Other possible use cases for LLMs include abstractive summarization, machine translation, clustering & classification of documents, speech recognition, and optical character recognition. Of course, this is far from a complete list of possible applications of LLMs. This list is potentially endless and is bound to refine in the days as LLMs become bigger and better!
5.3. Limitations & Challenges of LLMs
Researchers have made significant progress in developing LLMs in the past decades, especially since the introduction of transformers. However, there are still several challenges. First and foremost, the cost of creating an LLM remains quite high. A typical LLM has billions and parameters and is trained on trillions of tokens today. It’s very expensive to train and operate these models.
LLMs are typically trained on a broad data set, possibly at the web scale. This is often too generic and possibly misses the domain-specific knowledge. Hence, users can find the output of LLMs impersonal for search or generative tasks. At the same time, it remains a challenge to eliminate bias and control offensive or nonsensical output from LLMs.
Also, it’s important to understand that LLMs can not potentially do everything, at least now!

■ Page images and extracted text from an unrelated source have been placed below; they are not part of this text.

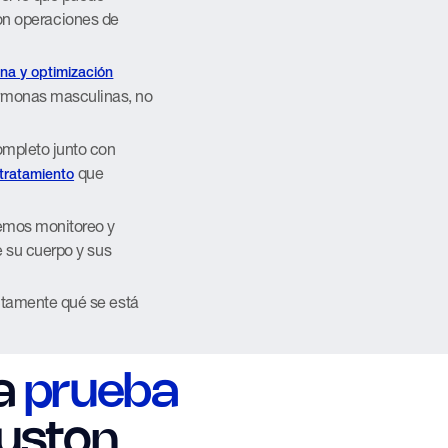
 con operaciones de
na y optimización
ormonas masculinas, no
ompleto junto con
que
 tratamiento
cemos monitoreo y
e su cuerpo y sus
ctamente qué se está
a
prueba
uston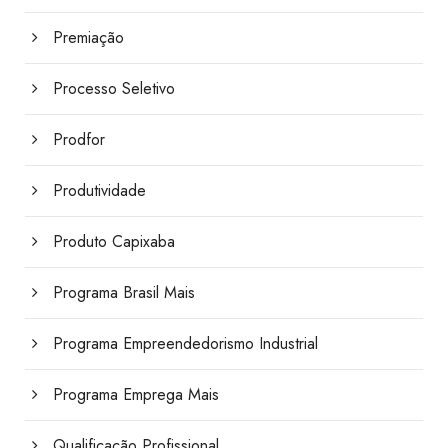
Premiação
Processo Seletivo
Prodfor
Produtividade
Produto Capixaba
Programa Brasil Mais
Programa Empreendedorismo Industrial
Programa Emprega Mais
Qualificação Profissional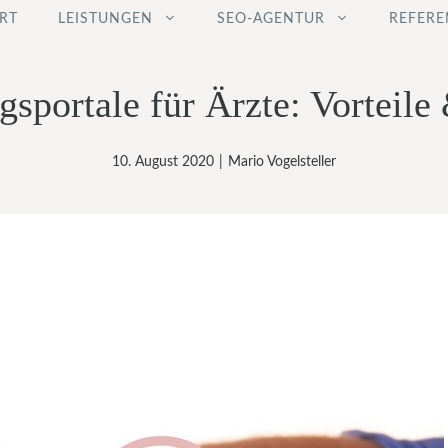
RT
LEISTUNGEN
SEO-AGENTUR
REFERE
sportale für Ärzte: Vorteile
10. August 2020
|
Mario Vogelsteller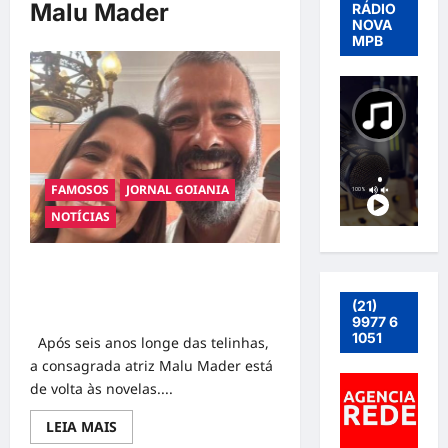
Malu Mader
RÁDIO
NOVA
MPB
FAMOSOS
JORNAL GOIANIA
NOTÍCIAS
Malu Mader Retorna às Novelas e
Grava Primeira Cena com Marcos
(21)
Palmeira
9977 6
1051
Após seis anos longe das telinhas,
a consagrada atriz Malu Mader está
de volta às novelas....
Read
LEIA MAIS
more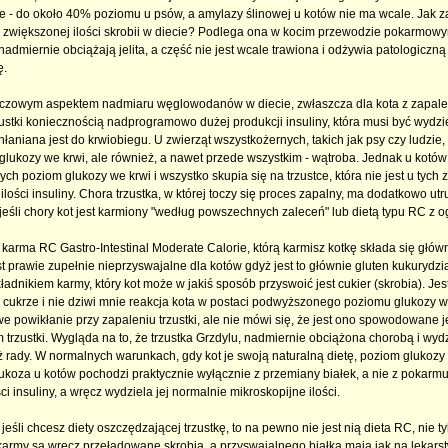
te - do około 40% poziomu u psów, a amylazy ślinowej u kotów nie ma wcale. Jak z
 zwiększonej ilości skrobii w diecie? Podlega ona w kocim przewodzie pokarmo
 nadmiernie obciążają jelita, a część nie jest wcale trawiona i odżywia patologiczną 
ę.
czowym aspektem nadmiaru węglowodanów w diecie, zwłaszcza dla kota z zapaleni
zustki koniecznością nadprogramowo dużej produkcji insuliny, która musi być wydzi
łaniana jest do krwiobiegu. U zwierząt wszystkożernych, takich jak psy czy ludzie, 
glukozy we krwi, ale również, a nawet przede wszystkim - wątroba. Jednak u kotó
ych poziom glukozy we krwi i wszystko skupia się na trzustce, która nie jest u tyc
ilości insuliny. Chora trzustka, w której toczy się proces zapalny, ma dodatkowo ut
 jeśli chory kot jest karmiony "według powszechnych zaleceń" lub dietą typu RC z 
karma RC Gastro-Intestinal Moderate Calorie, którą karmisz kotkę składa się główni
st prawie zupełnie nieprzyswajalne dla kotów gdyż jest to głównie gluten kukurydzi
adnikiem karmy, który kot może w jakiś sposób przyswoić jest cukier (skrobia). Jes
 cukrze i nie dziwi mnie reakcja kota w postaci podwyższonego poziomu glukozy we
e powikłanie przy zapaleniu trzustki, ale nie mówi się, że jest ono spowodowane j
trzustki. Wygląda na to, że trzustka Grzdylu, nadmiernie obciążona chorobą i wydzi
uż rady. W normalnych warunkach, gdy kot je swoją naturalną dietę, poziom glukozy
glukoza u kotów pochodzi praktycznie wyłącznie z przemiany białek, a nie z pokarmu
ci insuliny, a wręcz wydziela jej normalnie mikroskopijne ilości.
jeśli chcesz diety oszczędzającej trzustkę, to na pewno nie jest nią dieta RC, nie tylk
karmy są wręcz przeładowane skrobią, a przyswajalnego białka mają jak na lekarst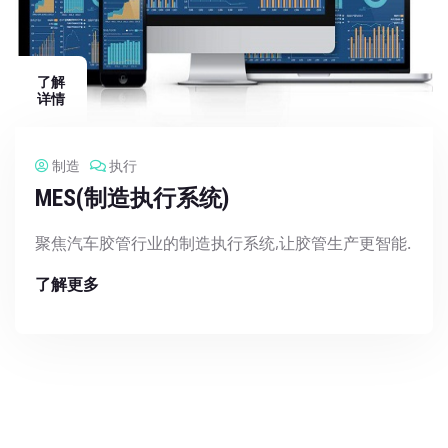
了解
详情
制造
执行
MES(制造执行系统)
聚焦汽车胶管行业的制造执行系统,让胶管生产更智能.
了解更多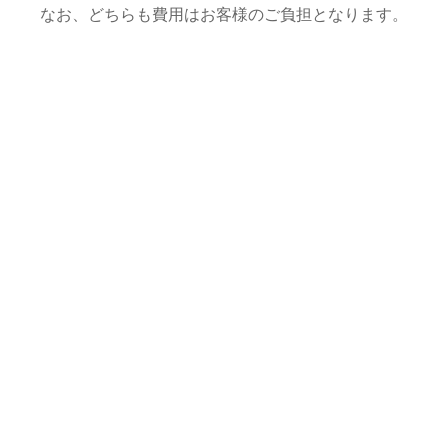
なお、どちらも費用はお客様のご負担となります。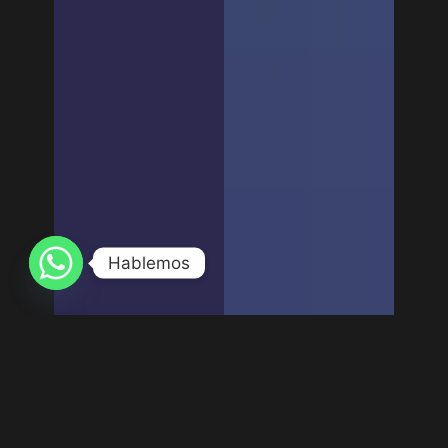
Hablemos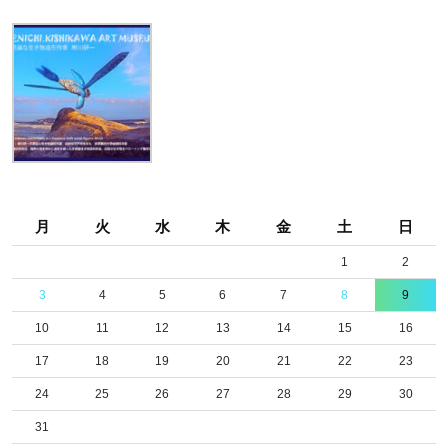
プ
ク
泡
の
湯
ナ
ン
月
火
水
木
金
土
日
デ
モ
1
2
ナ
3
4
5
6
7
8
9
オ
10
11
12
13
14
15
16
ー
17
18
19
20
21
22
23
ル
24
25
26
27
28
29
30
31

LLMs generally do not have a notion of time and are not grounded in the spatial sense. Hence, it’s difficult for LLMs to perform tasks that require temporal or spatial reasoning. Moreover, LLMs are also not very good in terms of mathematical reasoning. However, LLMs are becoming better every day!
In this tutorial, we discussed the language models and LLMs. We reviewed the basic concepts and building blocks behind creating an LLM. Further, we discussed the prevalent architecture for creating LLMs and some of the popular LLMs available today.